# EXERCISE DIRECTIONS:
Reproduce only this stretch of the listing below: from the line with "darba tiesiskajās attiecībās;" through the line with "на их использование.", exactly as written, with pictures excluded.

# RECORDS SUPPLIED:
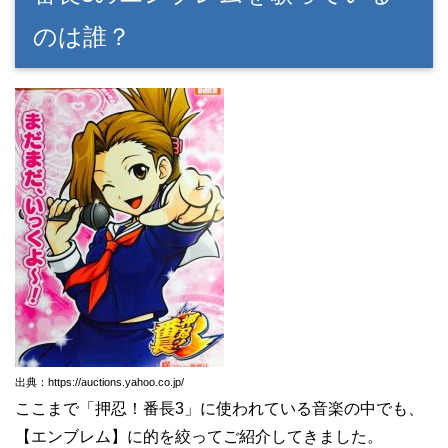
のは誰？
出典：https://auctions.yahoo.co.jp/
ここまで「押忍！番長3」に使われている音楽の中でも、
【エンブレム】に的を絞ってご紹介してきました。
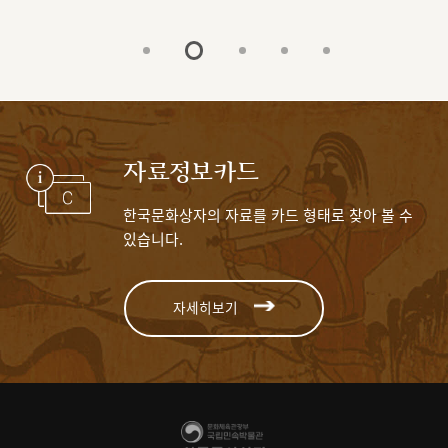
자료정보카드
한국문화상자의 자료를 카드 형태로 찾아 볼 수
있습니다.
자세히보기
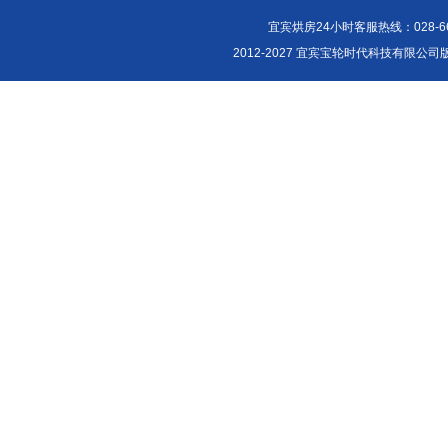
宜宾烘房24小时客服热线：028-661
2012-2027 宜宾宝轮时代科技有限公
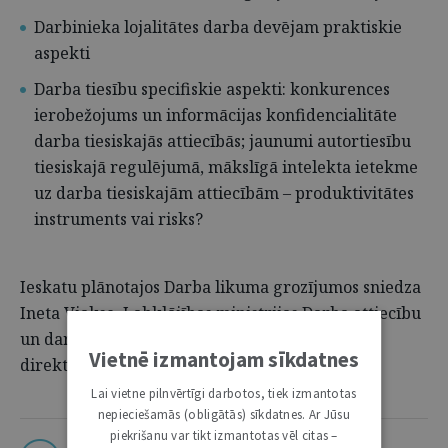
Darbinieka lojalitātes darba devējam praktiskie
aspekti
Darba tiesību specifiskie aspekti: konkurences
ierobežojums un informācijas konfidencialitāte
darba tiesiskajās attiecībās; jaunumi autortiesību
tiesiskajā regulējumā, mākslīgā intelekta ietekme
uz darba tiesiskajām attiecībām – produktivitātes
instruments vai risks?
Ieskatu plānotajos Darba likuma grozījumos sniedza
Ineta Vjakse, Labklājības ministrijas Darba attiecību
un darba aizsardzības politikas departamenta
Vietnē izmantojam sīkdatnes
direktora vietniece.
Lai vietne pilnvērtīgi darbotos, tiek izmantotas
nepieciešamās (obligātās) sīkdatnes. Ar Jūsu
piekrišanu var tikt izmantotas vēl citas –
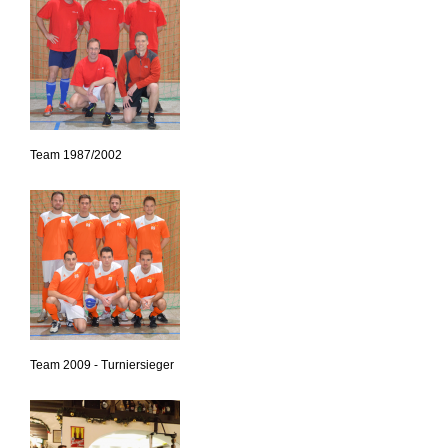
Team 1987/2002
Team 2009 - Turniersieger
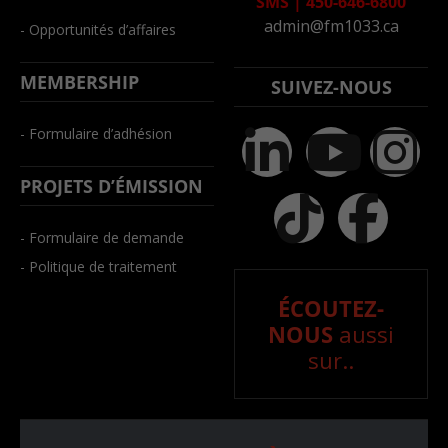
SMS
|
450-646-6800
admin@fm1033.ca
- Opportunités d’affaires
MEMBERSHIP
SUIVEZ-NOUS
- Formulaire d’adhésion
PROJETS D’ÉMISSION
- Formulaire de demande
- Politique de traitement
ÉCOUTEZ-
NOUS
aussi
sur..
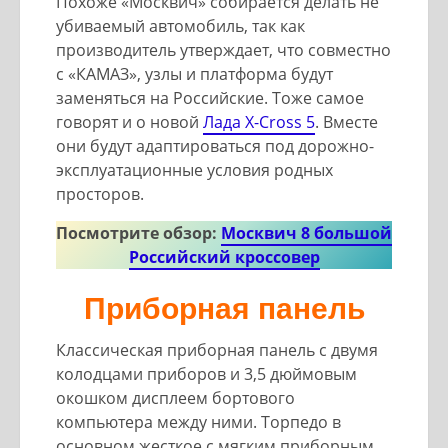
Похоже «Москвич» собирается делать не
убиваемый автомобиль, так как
производитель утверждает, что совместно
с «КАМАЗ», узлы и платформа будут
заменяться на Российские. Тоже самое
говорят и о новой
Лада X-Cross 5
. Вместе
они будут адаптироваться под дорожно-
эксплуатационные условия родных
просторов.
Посмотрите обзор:
Москвич 8 большой
Российский кроссовер
Приборная панель
Классическая приборная панель с двумя
колодцами приборов и 3,5 дюймовым
окошком дисплеем бортового
компьютера между ними. Торпедо в
основном жесткое с мягким приборным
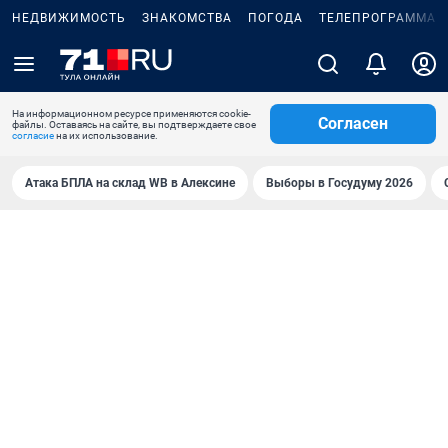
НЕДВИЖИМОСТЬ
ЗНАКОМСТВА
ПОГОДА
ТЕЛЕПРОГРАММА
На информационном ресурсе применяются cookie-
Согласен
файлы. Оставаясь на сайте, вы подтверждаете свое
согласие
на их использование.
Атака БПЛА на склад WB в Алексине
Выборы в Госудуму 2026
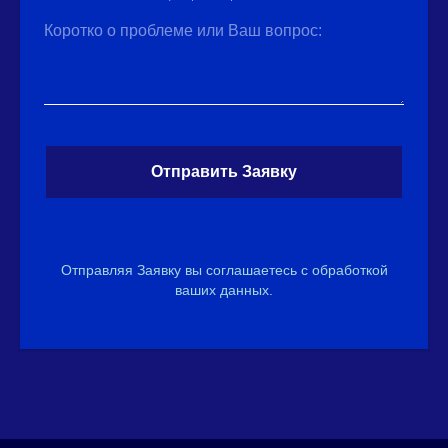
Коротко о проблеме или Ваш вопрос:
Отправить Заявку
Отправляя Заявку вы соглашаетесь с обработкой
ваших данных.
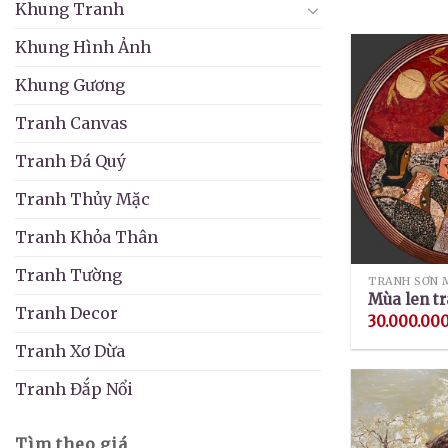
Khung Tranh
Khung Hình Ảnh
Khung Gương
Tranh Canvas
Tranh Đá Quý
Tranh Thủy Mặc
Tranh Khỏa Thân
Tranh Tường
TRANH SƠN 
Mùa len tr
Tranh Decor
30.000.00
Tranh Xơ Dừa
Tranh Đắp Nổi
Tìm theo giá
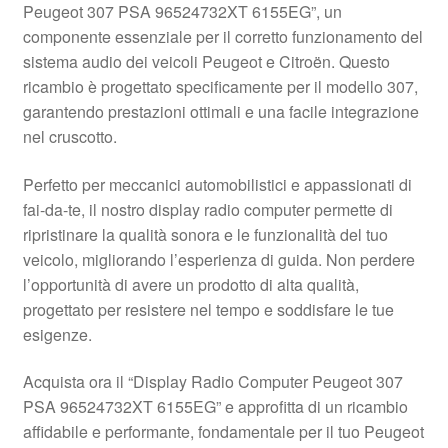
Peugeot 307 PSA 96524732XT 6155EG”, un
Pagamenti
componente essenziale per il corretto funzionamento del
sistema audio dei veicoli Peugeot e Citroën. Questo
ricambio è progettato specificamente per il modello 307,
Politica sulla riservatezza
garantendo prestazioni ottimali e una facile integrazione
nel cruscotto.
Procedura di Reclamo
Perfetto per meccanici automobilistici e appassionati di
Registratore di cassa
fai-da-te, il nostro display radio computer permette di
ripristinare la qualità sonora e le funzionalità del tuo
Rimostranza
veicolo, migliorando l’esperienza di guida. Non perdere
l’opportunità di avere un prodotto di alta qualità,
Spedizione in tutto il mondo
progettato per resistere nel tempo e soddisfare le tue
esigenze.
Termini e condizioni
Acquista ora il “Display Radio Computer Peugeot 307
PSA 96524732XT 6155EG” e approfitta di un ricambio
affidabile e performante, fondamentale per il tuo Peugeot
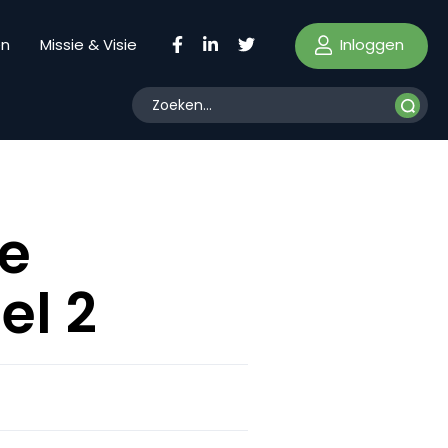
Inloggen
en
Missie & Visie
e
el 2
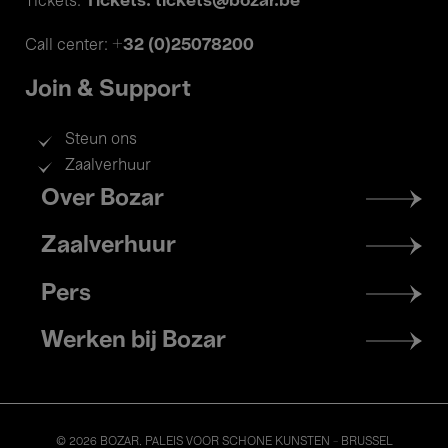
Tickets: tickets@bozar.be
Tickets:
+32 (0)25078200
Call center:
Join & Support
Steun ons
Zaalverhuur
Footer
Over Bozar
menu
Zaalverhuur
Pers
Werken bij Bozar
© 2026 BOZAR. PALEIS VOOR SCHONE KUNSTEN - BRUSSEL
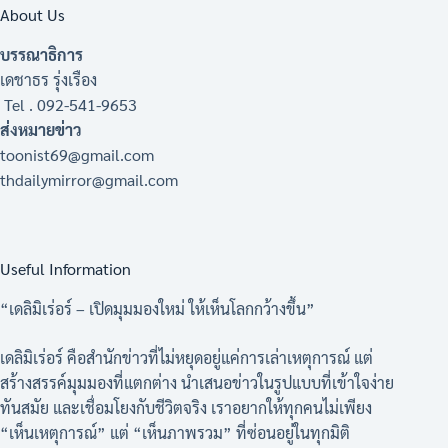
About Us
บรรณาธิการ
เดชาธร รุ่งเรือง
Tel . 092-541-9653
ส่งหมายข่าว
toonist69@gmail.com
thdailymirror@gmail.com
Useful Information
“เดลิมิเร่อร์ – เปิดมุมมองใหม่ ให้เห็นโลกกว้างขึ้น”
เดลิมิเร่อร์ คือสำนักข่าวที่ไม่หยุดอยู่แค่การเล่าเหตุการณ์ แต่
สร้างสรรค์มุมมองที่แตกต่าง นำเสนอข่าวในรูปแบบที่เข้าใจง่าย
ทันสมัย และเชื่อมโยงกับชีวิตจริง เราอยากให้ทุกคนไม่เพียง
“เห็นเหตุการณ์” แต่ “เห็นภาพรวม” ที่ซ่อนอยู่ในทุกมิติ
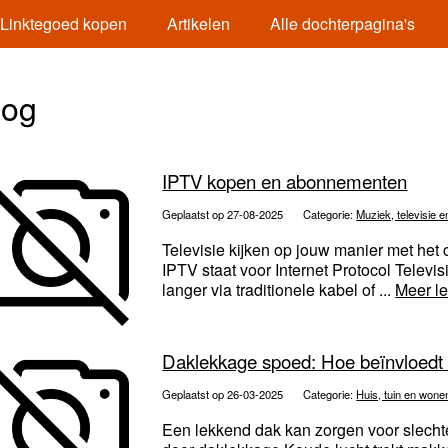
Linktegoed kopen
Artikelen
Alle dochterpagina's
log
IPTV kopen en abonnementen
Geplaatst op 27-08-2025
Categorie:
Muziek, televisie e
Televisie kijken op jouw manier met het
IPTV staat voor Internet Protocol Televis
langer via traditionele kabel of ...
Meer l
Daklekkage spoed: Hoe beïnvloedt 
Geplaatst op 26-03-2025
Categorie:
Huis, tuin en wone
Een lekkend dak kan zorgen voor slecht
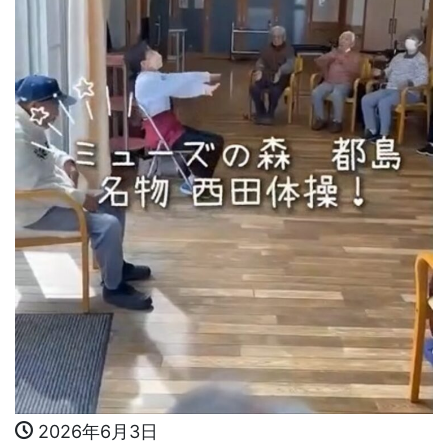
2026年6月3日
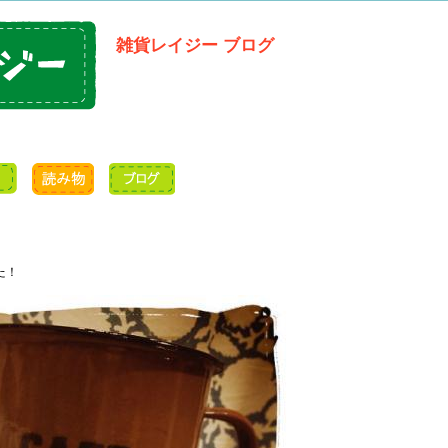
雑貨レイジー ブログ
た！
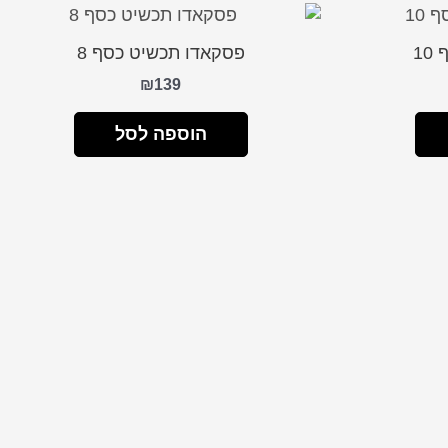
1
פסקאדו תכשיט כסף 8
₪
139
הוספה לסל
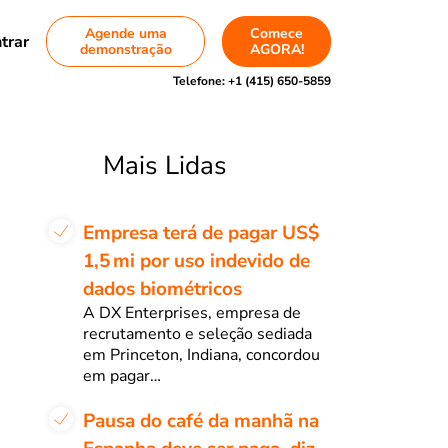
Agende uma
Comece
trar
demonstração
AGORA!
Telefone:
+1 (415) 650-5859
Mais Lidas
Empresa terá de pagar US$
1,5 mi por uso indevido de
dados biométricos
A DX Enterprises, empresa de
recrutamento e seleção sediada
em Princeton, Indiana, concordou
em pagar…
Pausa do café da manhã na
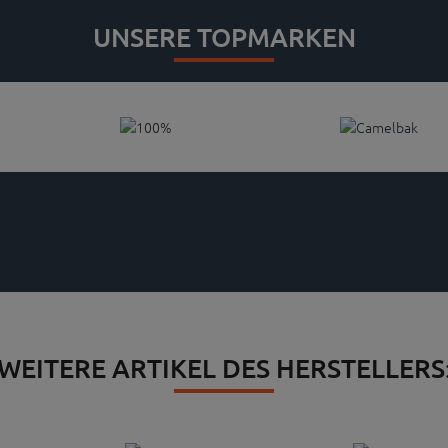
UNSERE TOPMARKEN
WEITERE ARTIKEL DES HERSTELLERS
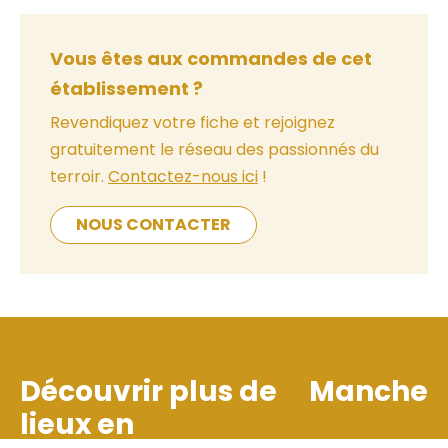
Vous êtes aux commandes de cet
établissement ?
Revendiquez votre fiche et rejoignez
gratuitement le réseau des passionnés du
terroir.
Contactez-nous ici
!
NOUS CONTACTER
Découvrir plus de
Manche
lieux en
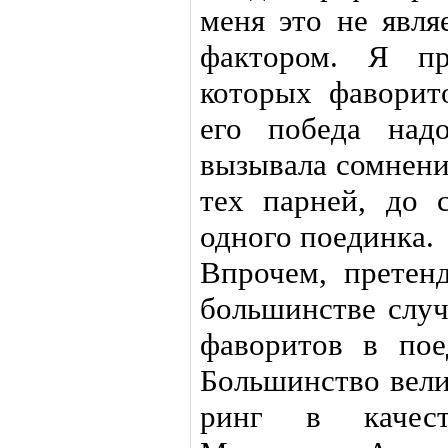
меня это не явля
фактором. Я пр
которых фаворит
его победа над
вызывала сомнений
тех парней, до 
одного поединка.
Впрочем, претенд
большинстве случ
фаворитов в пое
Большинство вели
ринг в качест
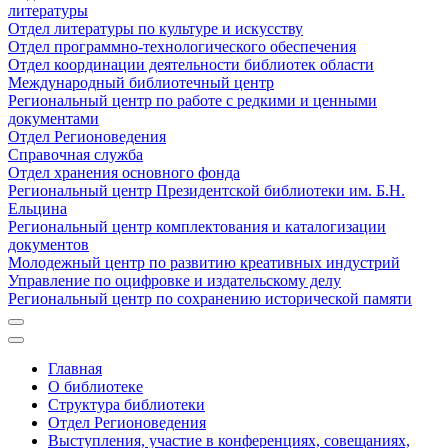
литературы
Отдел литературы по культуре и искусству
Отдел программно-технологического обеспечения
Отдел координации деятельности библиотек области
Международный библиотечный центр
Региональный центр по работе с редкими и ценными
документами
Отдел Регионоведения
Справочная служба
Отдел хранения основного фонда
Региональный центр Президентской библиотеки им. Б.Н.
Ельцина
Региональный центр комплектования и каталогизации
документов
Молодежный центр по развитию креативных индустрий
Управление по оцифровке и издательскому делу
Региональный центр по сохранению исторической памяти
Главная
О библиотеке
Структура библиотеки
Отдел Регионоведения
Выступления, участие в конференциях, совещаниях,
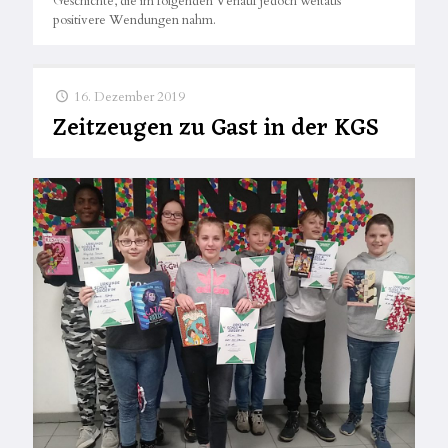
Geschichte, die im folgenden Verlauf jedoch weitaus
positivere Wendungen nahm.
16. Dezember 2019
Zeitzeugen zu Gast in der KGS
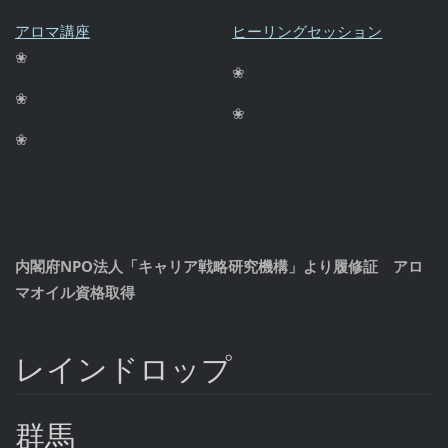
アロマ講座
ヒーリングセッション
❀
❀
❀
❀
❀
内閣府NPO法人「キャリア戦略研究機構」より履修証 アロ
マオイル資格取得
レインドロップ
群馬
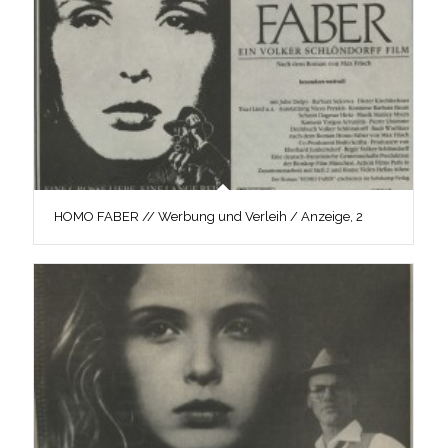
HOMO FABER // Werbung und Verleih / Anzeige, 2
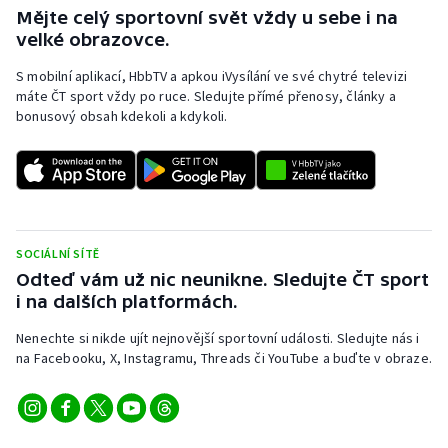
Mějte celý sportovní svět vždy u sebe i na
velké obrazovce.
S mobilní aplikací, HbbTV a apkou iVysílání ve své chytré televizi
máte ČT sport vždy po ruce. Sledujte přímé přenosy, články a
bonusový obsah kdekoli a kdykoli.
SOCIÁLNÍ SÍTĚ
Odteď vám už nic neunikne. Sledujte ČT sport
i na dalších platformách.
Nenechte si nikde ujít nejnovější sportovní události. Sledujte nás i
na Facebooku, X, Instagramu, Threads či YouTube a buďte v obraze.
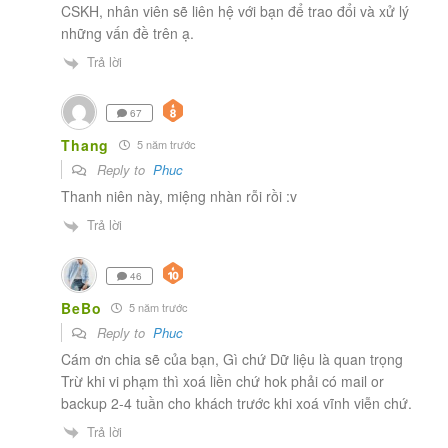
CSKH, nhân viên sẽ liên hệ với bạn để trao đổi và xử lý
những vấn đề trên ạ.
Trả lời
67
Thang
5 năm trước
Reply to
Phuc
Thanh niên này, miệng nhàn rỗi rồi :v
Trả lời
46
BeBo
5 năm trước
Reply to
Phuc
Cám ơn chia sẽ của bạn, Gì chứ Dữ liệu là quan trọng
Trừ khi vi phạm thì xoá liền chứ hok phải có mail or
backup 2-4 tuần cho khách trước khi xoá vĩnh viễn chứ.
Trả lời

# COMPLETED TASK:
darba tiesiskajās attiecībās; jaunumi autortiesību
tiesiskajā regulējumā, mākslīgā intelekta ietekme
uz darba tiesiskajām attiecībām – produktivitātes
instruments vai risks?
Ieskatu plānotajos Darba likuma grozījumos sniedza
Ineta Vjakse, Labklājības ministrijas Darba attiecību
un darba aizsardzības politikas departamenta
Vietnē izmantojam sīkdatnes
direktora vietniece.
Lai vietne pilnvērtīgi darbotos, tiek izmantotas
nepieciešamās (obligātās) sīkdatnes. Ar Jūsu
piekrišanu var tikt izmantotas vēl citas –
Team 1987/2002
Team 2009 - Turniersieger
SMS
|
450-646-6800
admin@fm1033.ca
- Opportunités d’affaires
MEMBERSHIP
SUIVEZ-NOUS
- Formulaire d’adhésion
PROJETS D’ÉMISSION
- Formulaire de demande
- Politique de traitement
ÉCOUTEZ-
NOUS
aussi
sur..
Похоже «Москвич» собирается делать не
убиваемый автомобиль, так как
производитель утверждает, что совместно
с «КАМАЗ», узлы и платформа будут
заменяться на Российские. Тоже самое
говорят и о новой
Лада X-Cross 5
. Вместе
они будут адаптироваться под дорожно-
эксплуатационные условия родных
просторов.
Посмотрите обзор:
Москвич 8 большой
Российский кроссовер
Приборная панель
Классическая приборная панель с двумя
колодцами приборов и 3,5 дюймовым
окошком дисплеем бортового
компьютера между ними. Торпедо в
основном жесткое с мягким приборным
НЕДВИЖИМОСТЬ
ЗНАКОМСТВА
ПОГОДА
ТЕЛЕПРОГРАММА
На информационном ресурсе применяются cookie-
Согласен
файлы. Оставаясь на сайте, вы подтверждаете свое
согласие
на их использование.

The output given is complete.